Dataset entries:
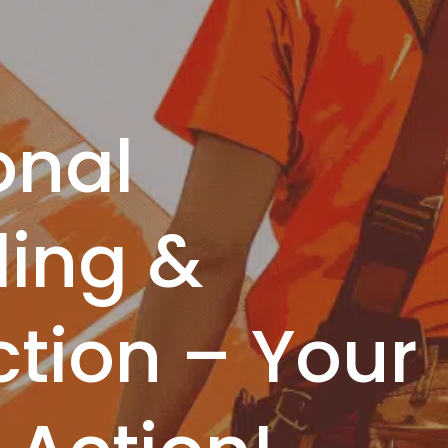
onal
ing &
tion – Your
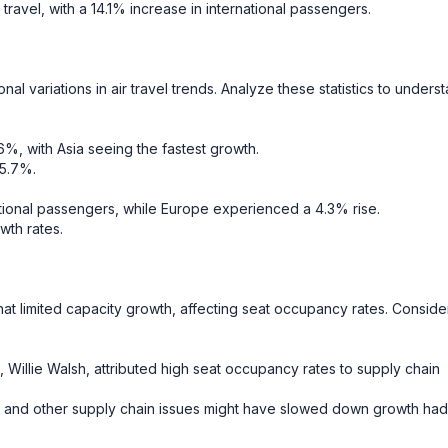
 travel, with a 14.1% increase in international passengers.
nal variations in air travel trends. Analyze these statistics to unders
3.6%, with Asia seeing the fastest growth.
 5.7%.
ational passengers, while Europe experienced a 4.3% rise.
wth rates.
hat limited capacity growth, affecting seat occupancy rates. Conside
 Willie Walsh, attributed high seat occupancy rates to supply chain
es and other supply chain issues might have slowed down growth had 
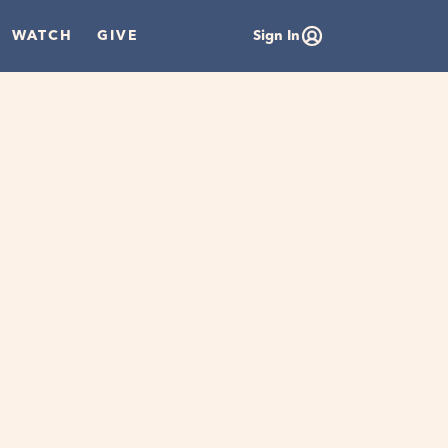
WATCH
GIVE
Sign In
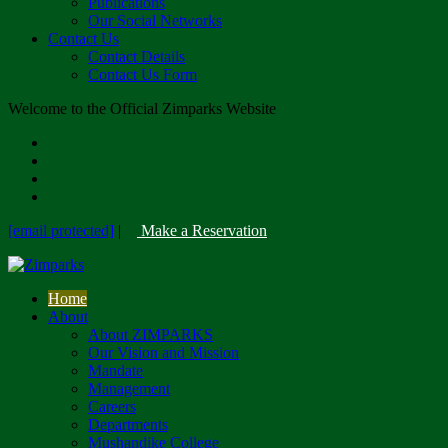
Publications
Our Social Networks
Contact Us
Contact Details
Contact Us Form
Welcome to the Official Zimparks Website
[email protected]
|
Make a Reservation
Home
About
About ZIMPARKS
Our Vision and Mission
Mandate
Management
Careers
Departments
Mushandike College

# [Try it]
Find the string "with" in the entries above. Copy each line where it occurs.

# [Task solution]
 travel, with a 14.1% increase in international passengers.
3.6%, with Asia seeing the fastest growth.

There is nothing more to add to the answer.